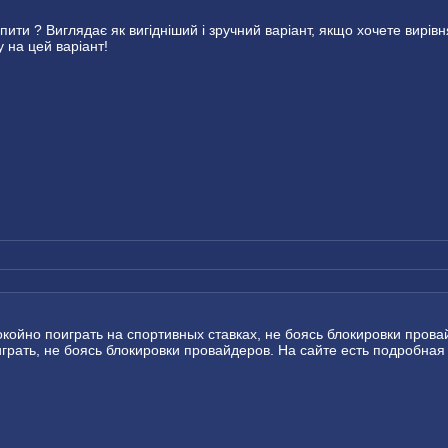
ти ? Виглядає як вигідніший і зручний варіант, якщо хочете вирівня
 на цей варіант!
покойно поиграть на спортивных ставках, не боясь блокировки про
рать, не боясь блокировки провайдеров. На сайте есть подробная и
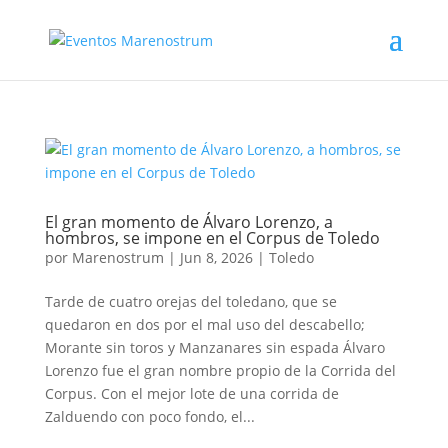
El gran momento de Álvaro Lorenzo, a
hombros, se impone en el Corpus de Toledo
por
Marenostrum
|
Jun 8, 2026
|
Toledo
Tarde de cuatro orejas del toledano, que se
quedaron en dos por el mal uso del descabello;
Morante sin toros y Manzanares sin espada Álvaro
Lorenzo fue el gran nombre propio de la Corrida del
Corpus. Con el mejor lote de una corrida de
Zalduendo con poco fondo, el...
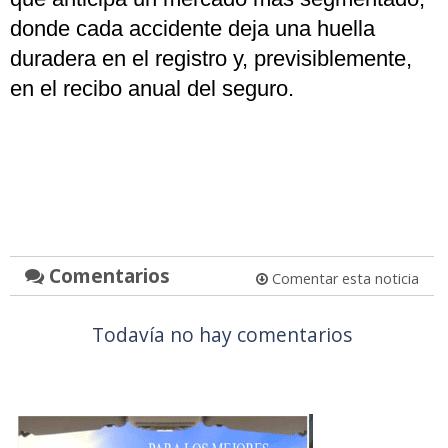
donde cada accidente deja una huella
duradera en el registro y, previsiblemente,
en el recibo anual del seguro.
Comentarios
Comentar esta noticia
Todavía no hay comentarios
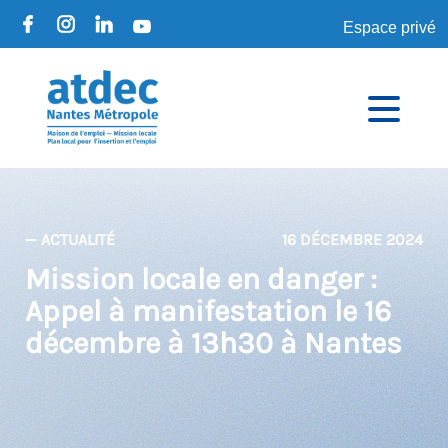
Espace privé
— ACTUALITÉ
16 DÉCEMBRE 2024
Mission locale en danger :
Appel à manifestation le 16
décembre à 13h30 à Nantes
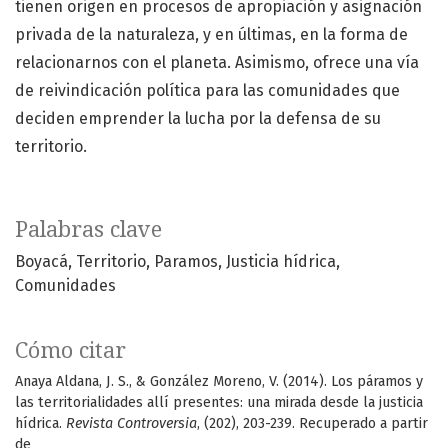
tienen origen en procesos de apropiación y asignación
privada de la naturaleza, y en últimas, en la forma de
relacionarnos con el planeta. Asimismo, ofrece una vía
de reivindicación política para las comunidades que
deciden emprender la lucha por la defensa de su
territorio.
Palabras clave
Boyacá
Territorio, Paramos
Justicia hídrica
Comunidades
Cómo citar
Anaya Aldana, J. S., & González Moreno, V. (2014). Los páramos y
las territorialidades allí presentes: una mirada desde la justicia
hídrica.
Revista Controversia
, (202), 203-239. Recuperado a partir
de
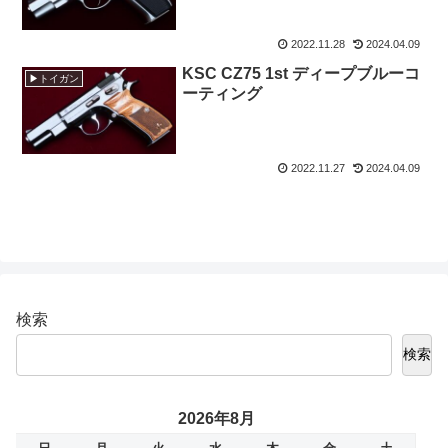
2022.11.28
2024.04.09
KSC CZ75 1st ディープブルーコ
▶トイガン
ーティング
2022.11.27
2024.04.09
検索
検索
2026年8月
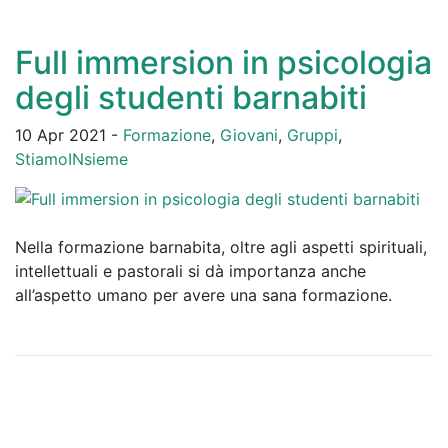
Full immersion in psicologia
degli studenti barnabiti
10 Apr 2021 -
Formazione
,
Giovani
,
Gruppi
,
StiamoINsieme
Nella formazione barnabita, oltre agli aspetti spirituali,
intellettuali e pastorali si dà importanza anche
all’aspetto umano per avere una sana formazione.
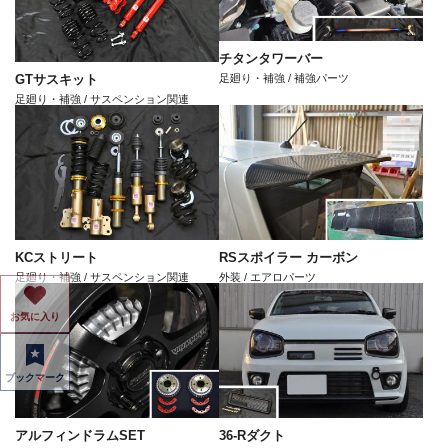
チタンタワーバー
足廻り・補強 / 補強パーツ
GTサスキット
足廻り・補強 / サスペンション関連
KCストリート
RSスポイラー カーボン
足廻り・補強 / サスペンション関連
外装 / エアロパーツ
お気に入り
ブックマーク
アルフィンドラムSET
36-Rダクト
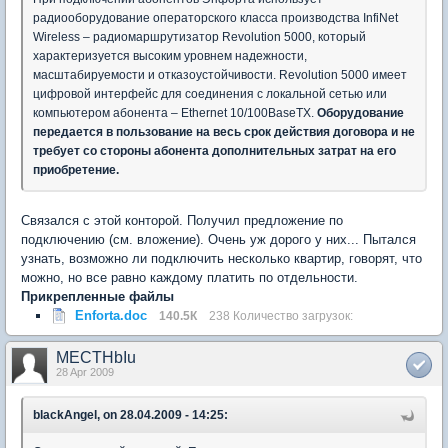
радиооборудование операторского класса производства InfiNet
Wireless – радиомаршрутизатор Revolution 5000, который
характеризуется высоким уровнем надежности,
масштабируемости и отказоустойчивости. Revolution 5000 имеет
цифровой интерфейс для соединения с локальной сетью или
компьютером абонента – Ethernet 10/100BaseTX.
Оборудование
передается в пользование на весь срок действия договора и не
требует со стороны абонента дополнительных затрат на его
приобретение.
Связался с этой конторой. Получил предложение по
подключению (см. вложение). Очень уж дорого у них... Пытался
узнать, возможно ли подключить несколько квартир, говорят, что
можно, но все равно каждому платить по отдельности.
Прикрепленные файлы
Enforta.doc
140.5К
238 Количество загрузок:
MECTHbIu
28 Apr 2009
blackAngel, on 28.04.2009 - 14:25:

==

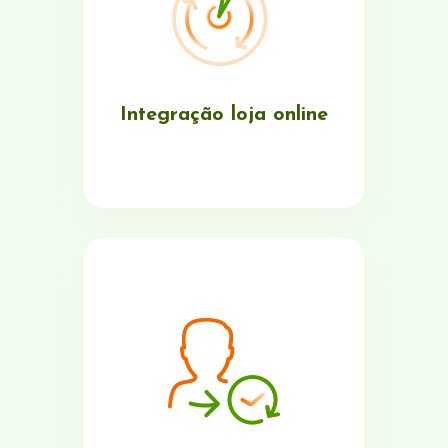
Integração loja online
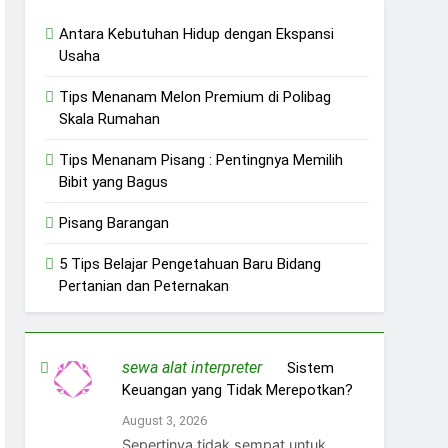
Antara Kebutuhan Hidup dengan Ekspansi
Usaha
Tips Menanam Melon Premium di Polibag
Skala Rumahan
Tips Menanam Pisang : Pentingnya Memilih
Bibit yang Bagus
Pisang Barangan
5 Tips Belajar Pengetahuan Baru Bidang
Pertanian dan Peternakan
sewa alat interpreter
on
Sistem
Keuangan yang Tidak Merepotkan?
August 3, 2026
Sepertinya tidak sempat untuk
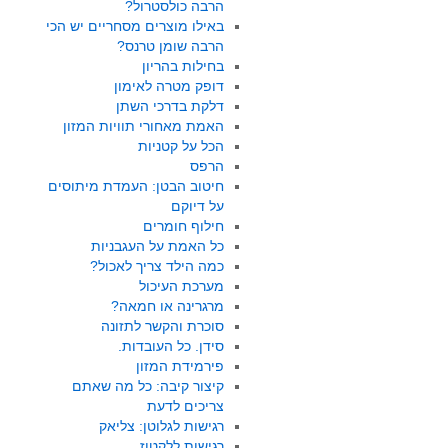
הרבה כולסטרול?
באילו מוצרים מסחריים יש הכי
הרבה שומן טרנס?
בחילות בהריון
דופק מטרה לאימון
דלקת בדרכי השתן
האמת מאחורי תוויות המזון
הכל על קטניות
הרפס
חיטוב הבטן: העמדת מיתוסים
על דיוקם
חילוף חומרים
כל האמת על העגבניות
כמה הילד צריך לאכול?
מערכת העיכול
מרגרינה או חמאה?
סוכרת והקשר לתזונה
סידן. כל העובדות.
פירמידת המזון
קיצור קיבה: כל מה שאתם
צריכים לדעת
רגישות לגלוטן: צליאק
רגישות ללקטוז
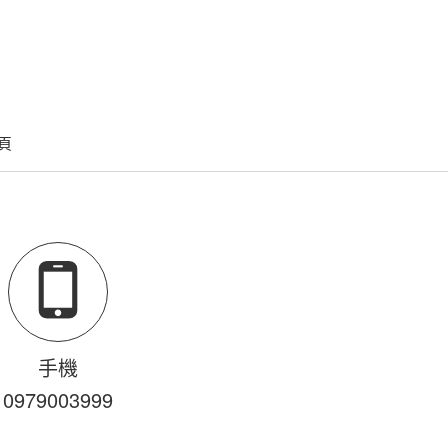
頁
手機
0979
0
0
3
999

--

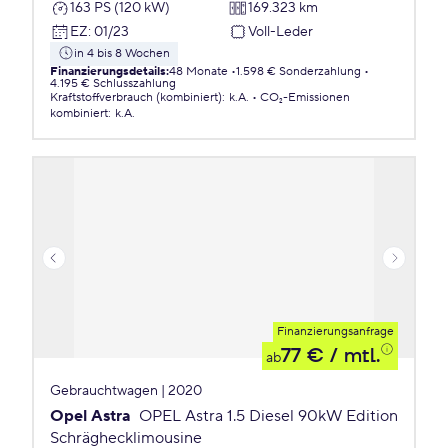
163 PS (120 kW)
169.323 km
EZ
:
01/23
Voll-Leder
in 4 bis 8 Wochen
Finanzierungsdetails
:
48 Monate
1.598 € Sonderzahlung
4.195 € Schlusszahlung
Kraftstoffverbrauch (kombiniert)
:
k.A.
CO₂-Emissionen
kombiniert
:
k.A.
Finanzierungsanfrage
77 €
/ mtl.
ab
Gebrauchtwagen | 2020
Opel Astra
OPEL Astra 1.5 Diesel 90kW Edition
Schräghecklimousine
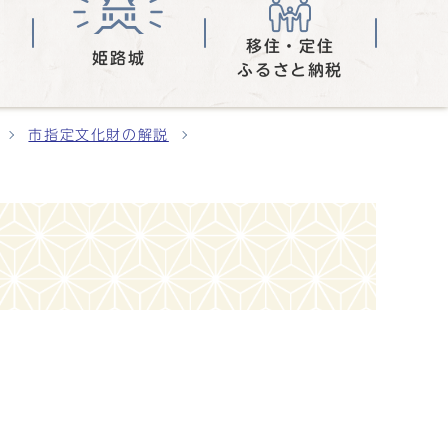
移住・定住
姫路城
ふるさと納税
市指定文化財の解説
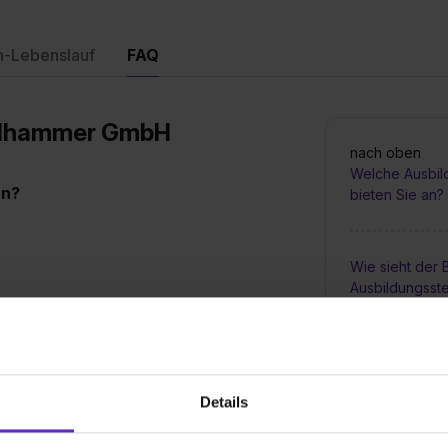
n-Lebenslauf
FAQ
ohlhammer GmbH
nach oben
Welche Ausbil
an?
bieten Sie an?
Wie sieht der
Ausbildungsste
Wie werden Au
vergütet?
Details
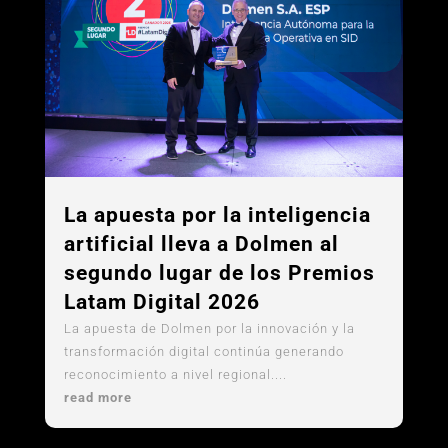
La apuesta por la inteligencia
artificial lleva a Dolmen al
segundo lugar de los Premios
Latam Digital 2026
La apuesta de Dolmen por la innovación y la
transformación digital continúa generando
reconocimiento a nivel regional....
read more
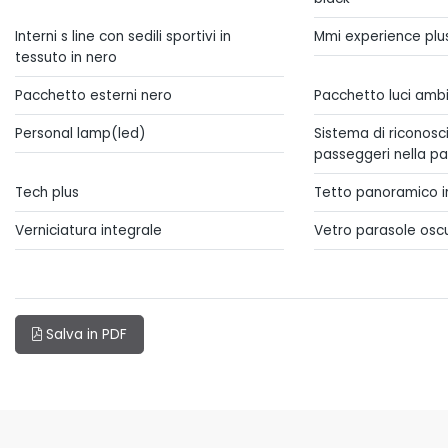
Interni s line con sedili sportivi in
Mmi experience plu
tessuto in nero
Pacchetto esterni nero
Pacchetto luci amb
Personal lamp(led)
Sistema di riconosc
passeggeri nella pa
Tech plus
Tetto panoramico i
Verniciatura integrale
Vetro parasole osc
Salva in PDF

* _WORK ITEM_:
Return every line of the material in which the word "Dolmen" is found.

* _TASK RESULT_:
artificial lleva a Dolmen al
La apuesta de Dolmen por la innovación y la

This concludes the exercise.